Sadly, of course, we do like Mary, if only because McCormack and everyone around her are such pros. It's impressive how good acting can pull the wool right over your eyes. McCormack, whose pretty face is in a permanent scowl even while having sex, conveys her inner sweetness not as Mary's saving grace, but as her secret compulsion. Former Dancing with the Stars contestant Cristián de la Fuente is so honest and goodhearted as her beau, that we overlook Mary's foibles simply because he does. (Plus, isn't it gratifying when an actor goes from being a punchline on The Soup to a commendable supporting actor?) Lesley Ann Warren and Nichole Hiltz are perfectly, and satisfyingly, draining as the mother/sister pair with good hearts but empty pockets. They feed off of Mary's good will, but at least offer her a full nest to come home to after a tough day of saving the world. Finally, Frederick Weller (cousin of Peter, and always underappreciated on film) is In Plain Sight's pinch hitter. His character, Mary's partner Marshall, is like the Mentalist—just take away all the debonair bullshit and leave the esoteric knowledge, probing intelligence, and snarky wit. "You," he tells a suspect he's about to nail, "are like a crossword puzzle with B.O."
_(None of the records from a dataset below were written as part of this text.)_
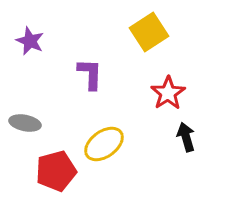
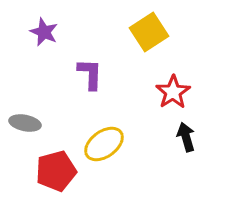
purple star: moved 14 px right, 9 px up
red star: moved 5 px right, 1 px up
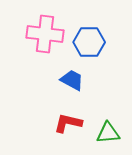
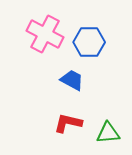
pink cross: rotated 21 degrees clockwise
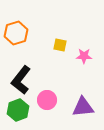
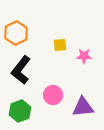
orange hexagon: rotated 10 degrees counterclockwise
yellow square: rotated 16 degrees counterclockwise
black L-shape: moved 10 px up
pink circle: moved 6 px right, 5 px up
green hexagon: moved 2 px right, 1 px down
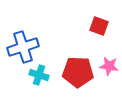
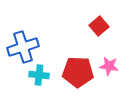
red square: rotated 30 degrees clockwise
cyan cross: rotated 12 degrees counterclockwise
If only In Plain Sight was a little better, if the plots stood out from those of their female-centric counterparts, or if Mary herself was a little different from the typical, clichéd, and totally unreal feminators flooding primetime. Perhaps, when coming up with the next strong lady law enforcer, writers should ask themselves, "Would she watch this show without imploding?" But, then again, very few of these women would go near a TV, so I guess we have an unsolvable problem there.